== Exercise material

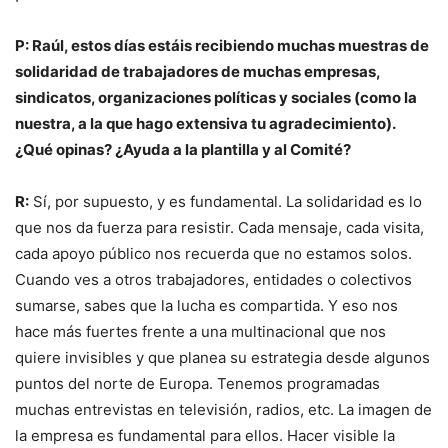
P: Raúl, estos días estáis recibiendo muchas muestras de
solidaridad de trabajadores de muchas empresas,
sindicatos, organizaciones políticas y sociales (como la
nuestra, a la que hago extensiva tu agradecimiento).
¿Qué opinas? ¿Ayuda a la plantilla y al Comité?
R:
Sí, por supuesto, y es fundamental. La solidaridad es lo
que nos da fuerza para resistir. Cada mensaje, cada visita,
cada apoyo público nos recuerda que no estamos solos.
Cuando ves a otros trabajadores, entidades o colectivos
sumarse, sabes que la lucha es compartida. Y eso nos
hace más fuertes frente a una multinacional que nos
quiere invisibles y que planea su estrategia desde algunos
puntos del norte de Europa. Tenemos programadas
muchas entrevistas en televisión, radios, etc. La imagen de
la empresa es fundamental para ellos. Hacer visible la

====

Your objective: Repeat the listing above in full, exactly, and omit its pictures.

Task result:
P: Raúl, estos días estáis recibiendo muchas muestras de
solidaridad de trabajadores de muchas empresas,
sindicatos, organizaciones políticas y sociales (como la
nuestra, a la que hago extensiva tu agradecimiento).
¿Qué opinas? ¿Ayuda a la plantilla y al Comité?
R:
Sí, por supuesto, y es fundamental. La solidaridad es lo
que nos da fuerza para resistir. Cada mensaje, cada visita,
cada apoyo público nos recuerda que no estamos solos.
Cuando ves a otros trabajadores, entidades o colectivos
sumarse, sabes que la lucha es compartida. Y eso nos
hace más fuertes frente a una multinacional que nos
quiere invisibles y que planea su estrategia desde algunos
puntos del norte de Europa. Tenemos programadas
muchas entrevistas en televisión, radios, etc. La imagen de
la empresa es fundamental para ellos. Hacer visible la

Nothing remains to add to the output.